__BRIEF__
Which lines of the material contain the word "nella"? Show each one.

__SUPPLIED DATA__
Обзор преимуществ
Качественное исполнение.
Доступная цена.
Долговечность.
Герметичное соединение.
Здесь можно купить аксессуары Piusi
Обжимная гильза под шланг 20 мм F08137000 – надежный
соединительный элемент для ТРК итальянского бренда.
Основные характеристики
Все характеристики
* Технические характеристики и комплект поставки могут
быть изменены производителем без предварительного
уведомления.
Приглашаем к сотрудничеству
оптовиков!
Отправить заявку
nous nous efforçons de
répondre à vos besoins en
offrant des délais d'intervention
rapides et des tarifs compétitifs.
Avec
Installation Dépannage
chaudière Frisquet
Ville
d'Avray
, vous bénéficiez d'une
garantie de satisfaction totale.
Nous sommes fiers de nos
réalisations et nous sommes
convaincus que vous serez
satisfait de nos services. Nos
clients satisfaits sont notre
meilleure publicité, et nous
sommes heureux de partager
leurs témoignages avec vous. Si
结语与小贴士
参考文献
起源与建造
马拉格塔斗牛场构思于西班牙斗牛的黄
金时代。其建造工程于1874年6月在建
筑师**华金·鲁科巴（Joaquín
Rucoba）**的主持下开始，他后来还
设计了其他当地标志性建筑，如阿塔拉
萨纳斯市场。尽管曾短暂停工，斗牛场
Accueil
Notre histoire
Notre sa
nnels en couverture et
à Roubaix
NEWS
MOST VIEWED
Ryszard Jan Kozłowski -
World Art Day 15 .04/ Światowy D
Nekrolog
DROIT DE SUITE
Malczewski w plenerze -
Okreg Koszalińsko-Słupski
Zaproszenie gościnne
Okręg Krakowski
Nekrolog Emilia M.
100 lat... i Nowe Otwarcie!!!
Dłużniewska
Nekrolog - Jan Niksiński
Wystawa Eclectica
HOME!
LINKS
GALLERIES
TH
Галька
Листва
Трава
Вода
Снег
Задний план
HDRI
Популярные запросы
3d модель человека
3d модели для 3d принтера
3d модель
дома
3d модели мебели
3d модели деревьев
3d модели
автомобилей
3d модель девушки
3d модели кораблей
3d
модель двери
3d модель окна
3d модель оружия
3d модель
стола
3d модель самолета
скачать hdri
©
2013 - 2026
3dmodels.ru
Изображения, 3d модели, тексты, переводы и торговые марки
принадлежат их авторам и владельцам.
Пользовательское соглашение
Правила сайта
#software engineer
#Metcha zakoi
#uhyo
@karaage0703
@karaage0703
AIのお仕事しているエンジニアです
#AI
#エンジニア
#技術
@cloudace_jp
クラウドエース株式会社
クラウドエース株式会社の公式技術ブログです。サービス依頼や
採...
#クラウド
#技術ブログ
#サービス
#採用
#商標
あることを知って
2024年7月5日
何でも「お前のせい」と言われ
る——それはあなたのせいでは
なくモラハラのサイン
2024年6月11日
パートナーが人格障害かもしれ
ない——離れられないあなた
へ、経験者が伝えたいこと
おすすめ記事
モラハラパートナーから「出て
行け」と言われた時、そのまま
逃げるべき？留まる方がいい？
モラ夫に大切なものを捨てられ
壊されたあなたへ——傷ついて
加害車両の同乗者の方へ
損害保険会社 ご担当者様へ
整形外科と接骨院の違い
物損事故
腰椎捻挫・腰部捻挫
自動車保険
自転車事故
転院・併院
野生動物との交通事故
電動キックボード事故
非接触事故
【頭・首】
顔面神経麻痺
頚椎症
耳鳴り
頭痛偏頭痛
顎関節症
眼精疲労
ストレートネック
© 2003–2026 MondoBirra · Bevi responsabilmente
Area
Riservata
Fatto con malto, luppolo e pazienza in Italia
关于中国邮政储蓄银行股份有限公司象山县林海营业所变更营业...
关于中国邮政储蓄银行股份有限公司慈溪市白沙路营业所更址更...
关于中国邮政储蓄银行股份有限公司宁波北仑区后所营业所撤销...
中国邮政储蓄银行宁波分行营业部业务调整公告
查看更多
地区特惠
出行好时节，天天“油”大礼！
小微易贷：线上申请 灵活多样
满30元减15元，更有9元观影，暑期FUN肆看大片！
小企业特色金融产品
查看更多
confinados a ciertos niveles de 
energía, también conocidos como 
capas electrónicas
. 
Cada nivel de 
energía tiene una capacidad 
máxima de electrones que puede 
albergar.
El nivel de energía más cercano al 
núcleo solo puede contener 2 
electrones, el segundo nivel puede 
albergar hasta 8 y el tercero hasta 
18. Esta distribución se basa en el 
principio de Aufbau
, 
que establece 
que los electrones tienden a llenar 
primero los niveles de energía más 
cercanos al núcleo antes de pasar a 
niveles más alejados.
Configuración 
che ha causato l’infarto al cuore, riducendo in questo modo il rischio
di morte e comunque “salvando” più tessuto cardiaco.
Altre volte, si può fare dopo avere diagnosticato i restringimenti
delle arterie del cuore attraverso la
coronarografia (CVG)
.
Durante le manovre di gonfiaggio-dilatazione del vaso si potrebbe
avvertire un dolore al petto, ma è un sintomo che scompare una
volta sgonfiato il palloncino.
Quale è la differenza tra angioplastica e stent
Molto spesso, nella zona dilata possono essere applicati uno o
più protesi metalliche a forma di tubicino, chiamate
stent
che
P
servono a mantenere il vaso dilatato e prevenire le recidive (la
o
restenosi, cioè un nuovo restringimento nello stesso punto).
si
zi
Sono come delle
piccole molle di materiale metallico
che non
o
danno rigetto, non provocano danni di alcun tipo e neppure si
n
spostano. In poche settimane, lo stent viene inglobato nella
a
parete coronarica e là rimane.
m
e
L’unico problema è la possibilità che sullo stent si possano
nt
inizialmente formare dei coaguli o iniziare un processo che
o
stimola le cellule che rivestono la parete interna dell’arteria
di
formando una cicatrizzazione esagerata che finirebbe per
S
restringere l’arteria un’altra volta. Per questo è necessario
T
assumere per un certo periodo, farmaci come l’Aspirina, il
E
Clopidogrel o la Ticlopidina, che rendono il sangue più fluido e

__RESULT OF THE EXERCISE__
Molto spesso, nella zona dilata possono essere applicati uno o
spostano. In poche settimane, lo stent viene inglobato nella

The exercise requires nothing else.